Who are the 20 biggest American landowners?
April 11, 2019 | 1:45 pm CDT
The Land Report, a magazine for the American landowner, publishes a list of the 100 biggest private landowners in the U.S. every year.
The top 20 individuals and families each own a minimum of half a million acres. Unsurpisingly, the wood products market claims quite a few names on the list - many which are owned by families who've been able to claim their land for generations. Others are successful business people hailing from industries including fast food and telecommunications.
Here are the top 20 as of 2018:
20. Coming in at number 20 is the Stimson family who owns and operates Stimson Lumber. Stimson Lumber Co. stretches across Oregon, Idaho and Montana, employing more than 750 people, running seven mills, and owning and managing over 552,000 acres of forest land in the western United States.
19. Another lumber family is next. The Martin family, who owns and operates RoyOMartin, owns 570,000 acres of forest land. The company has manufactured oriented strand board (OSB) and other wood products for three generations.
18. The Ford family, who owns Roseburg Forest Products, is up next - owning 580,000 acres of timberland in the U.S. The Oregon-based company is one of North America's leading lumber companies, employing over 3,000 and bringing in revenue of more than $1 billion.
17. The first non-lumber individual on the list, Hungarian-born businessman Thomas Peterffy owns 581,000 acres of land - much of it in Florida. Peterffy is the founder of Interactive Brokers (pictured) and is an early developer of computerized stock-trading platforms.
16. Descendents of Texas rancher Thomas O'Connor are next on the list, owning 587,000 acres of Texas ranch land. O'Connor was a rancher in the late 1800s.
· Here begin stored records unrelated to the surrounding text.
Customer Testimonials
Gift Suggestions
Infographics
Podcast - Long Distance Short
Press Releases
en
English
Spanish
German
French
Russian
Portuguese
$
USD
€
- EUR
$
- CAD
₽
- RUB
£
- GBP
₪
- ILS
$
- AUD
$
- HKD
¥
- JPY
15. Lumber returns at number 15 with the Hamer family who owns 600,000 acres of land in West Virginia and in the Appalachians. The family owns Jim C. Hamer Co., who sells hardwood lumber, logs, and other wood products. Former company president Jim Hamer, who died in 2011, was president of both the National Hardwood Lumber Assn. and the Appalachian Hardwood Manufacturers Inc. He was also inducted into the West Virginia Agriculture and Forestry Hall of Fame. 
14. Descendents of Dr. Howell Tyson Lykes, a 19th century cattle rancher in Florida and Texas, own 615,000 acres of land in the southern United States.
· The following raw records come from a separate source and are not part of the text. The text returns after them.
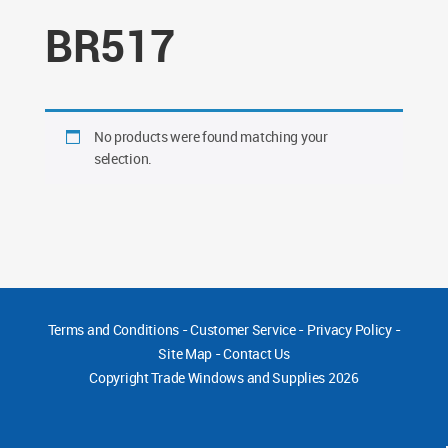
BR517
No products were found matching your
selection.
Terms and Conditions
-
Customer Service
-
Privacy Policy
-
Site Map
-
Contact Us
Copyright
Trade Windows and Supplies 2026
13. The Briscoe family is next, owning 640,000 acres of land in Texas. The family descends from the 1970s Texas governor and rancher Dolph Briscoe Jr. Briscoe was the largest Texas landowner when he was alive.
12. Dan and Farris Wilks come in at number 12, owning 702,367 acres of land in mostly Idaho and Montana. The Wilks' made their fortune in oil. Much of their land is currently up for sale.
11. The heirs to the legacy of a 19th-century Maine merchant prince are up next, owning 830,000 acres in Maine. Massachusetts merchant David Pingree, also known as the Merchant Prince of Salem, amassed great wealth and more than a million acres of land in the early 1800s. Today, his fifth, sixth, and seventh generation descendents own much of his land, primarily in Maine.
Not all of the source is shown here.